* **Provided data**:

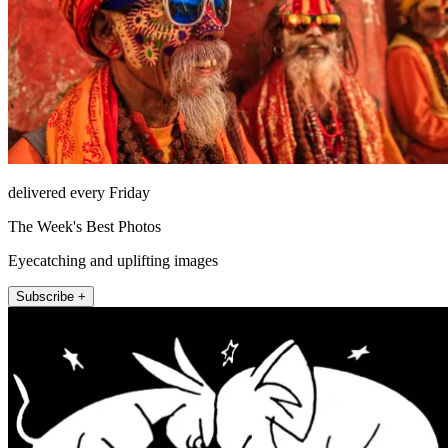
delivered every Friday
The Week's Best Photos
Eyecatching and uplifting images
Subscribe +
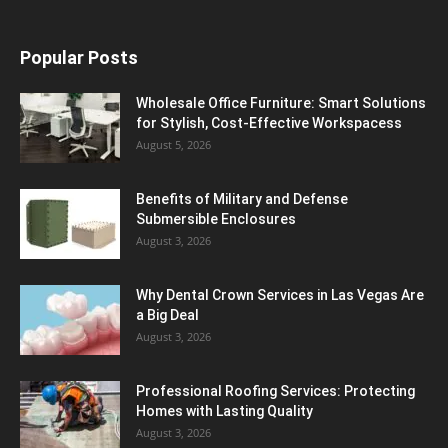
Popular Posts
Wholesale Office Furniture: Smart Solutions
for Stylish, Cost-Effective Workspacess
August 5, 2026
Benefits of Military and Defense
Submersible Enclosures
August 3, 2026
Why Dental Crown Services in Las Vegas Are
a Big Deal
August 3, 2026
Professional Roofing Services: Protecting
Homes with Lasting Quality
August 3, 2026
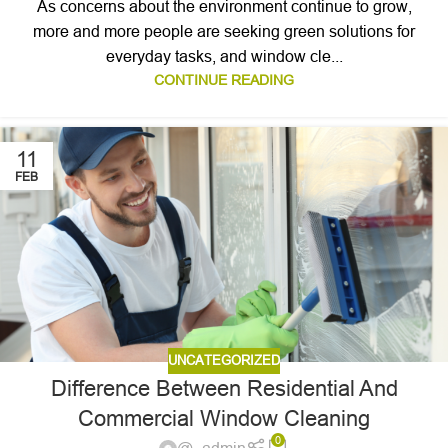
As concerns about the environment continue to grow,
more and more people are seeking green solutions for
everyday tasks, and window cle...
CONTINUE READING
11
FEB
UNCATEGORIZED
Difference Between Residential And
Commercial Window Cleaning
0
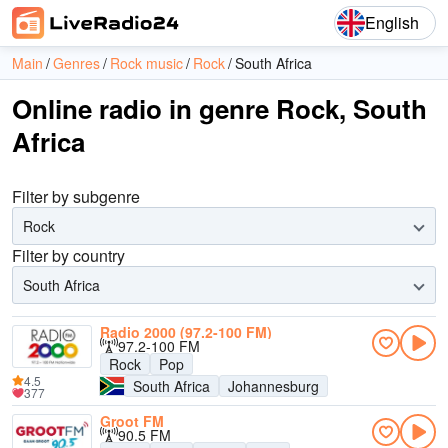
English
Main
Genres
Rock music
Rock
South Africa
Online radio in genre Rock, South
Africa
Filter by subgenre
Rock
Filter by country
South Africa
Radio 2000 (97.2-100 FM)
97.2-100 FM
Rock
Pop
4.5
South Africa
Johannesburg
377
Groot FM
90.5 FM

==

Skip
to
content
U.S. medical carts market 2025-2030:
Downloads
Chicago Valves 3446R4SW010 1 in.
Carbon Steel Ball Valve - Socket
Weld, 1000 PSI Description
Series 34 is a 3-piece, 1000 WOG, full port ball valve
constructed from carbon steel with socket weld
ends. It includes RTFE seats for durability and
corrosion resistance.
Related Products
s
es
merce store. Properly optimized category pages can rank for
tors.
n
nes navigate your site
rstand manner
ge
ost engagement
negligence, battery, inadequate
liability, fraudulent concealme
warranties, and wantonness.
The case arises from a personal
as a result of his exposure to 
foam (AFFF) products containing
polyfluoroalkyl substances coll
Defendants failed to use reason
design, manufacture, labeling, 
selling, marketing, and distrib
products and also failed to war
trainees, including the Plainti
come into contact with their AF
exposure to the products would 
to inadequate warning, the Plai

* **The task**: The string "with" shows up in some lines of the listing. Copy each such line.

* **Reply**:
Homes with Lasting Quality
constructed from carbon steel with socket weld
come into contact with their AF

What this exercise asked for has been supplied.